The first derivative of this implicit solution gives
dydx = 2/(1 - 2*y^2), which says dydx = 2
when y = 0.
But when I ask solve for explicit solutions
( exsoln below ), the first returned solution
has y1(0) = 0, dy1dx(0) = -1,
and the third returned solution has
y3(0) = sqrt(3/2), dy3dx(0) = 2.
So how do we recover an explicit solution
which agrees with that returned by ic2?
(ie which has y(0) = 0 and dydx(0) = 2)?
--------------------------------------------------------
(%i1) display2d:false$
(%i2) de : 'diff(y,x,2) + y*'diff(y,x)^3;
(%o2) 'diff(y,x,2)+y*('diff(y,x,1))^3
(%i3) gsoln : ode2(%,y,x);
(%o3) (y^3+6*%k1*y)/6 = x+%k2
(%i4) ev(de,gsoln,diff);
(%o4) 0
(%i5) ic2(gsoln,x=0,y=0,diff(y,x)=2);
(%o5) (y^3-3*y*(y^2-1))/6 = x
(%i6) impsoln : 6*ratsimp(%);
(%o6) 3*y-2*y^3 = 6*x
(%i7) depends(y,x)$
(%i8) diff(impsoln,x);
(%o8) 3*'diff(y,x,1)-6*y^2*'diff(y,x,1) = 6
(%i9) solve(%,'diff(y,x));
(%o9) ['diff(y,x,1) = -2/(2*y^2-1)]
(%i10) kill(y)$
use solve for explicit soln:
(%i11) exsoln : map('rhs,solve(impsoln,y))$
look at x = 0 values of y
(%i12) rectform( subst(x=0,exsoln) );
(%o12) [ 0, -2^-(1/2)*sqrt(3), sqrt(3)/sqrt(2)]

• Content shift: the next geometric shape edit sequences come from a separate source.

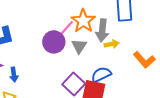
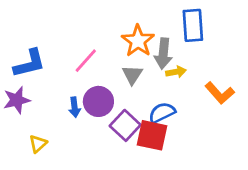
pink line: (65, 29) -> (86, 61), moved
purple circle: (54, 42) -> (98, 101), moved
blue arrow: (14, 75) -> (74, 107), moved

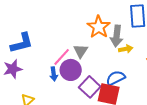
pink line: (86, 61) -> (62, 57), moved
gray triangle: (132, 75) -> (81, 51), moved

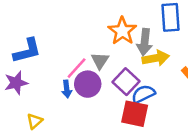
yellow arrow: (126, 49) -> (156, 58), size x1.5
purple square: (90, 87) -> (126, 82), moved

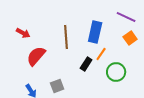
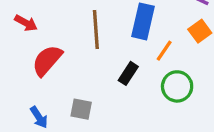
orange line: (101, 54) -> (164, 51), moved
gray square: (57, 86) -> (81, 109), turned 32

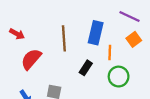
orange line: (164, 51) -> (110, 52), turned -32

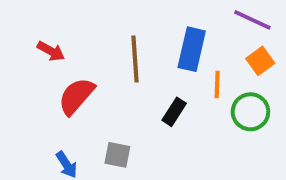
green circle: (119, 77) -> (250, 112), moved

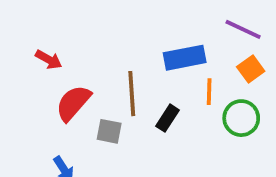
blue rectangle: (192, 49) -> (185, 58), turned 66
brown line: (135, 59) -> (132, 94), moved
gray square: (117, 155) -> (109, 131), moved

(%i13) dexsoln : diff(exsoln,x)$
look at x = 0 values of first derivatives
(%i14) rectform( subst(x=0,dexsoln) );
(%o14) [ -1, -1, 2 ]
the following adds nothing new--
simply looks at first and third solution
again
(%i15) y1 : first(exsoln)$
(%i16) y3 : third(exsoln)$
(%i17) rectform( subst(x=0,[y1,y3]) );
(%o17) [ 0, sqrt(3)/sqrt(2) ]
(%i18) dy1dx : diff(y1,x)$
(%i19) dy3dx : diff(y3,x)$
(%i20) rectform( subst(x = 0,[dy1dx, dy3dx]) );
(%o20) [ -1, 2 ]
-------------------------------
I guess I'm looking for a nonlinear answer ;)
Ted Woollett
win xp, 5.18.1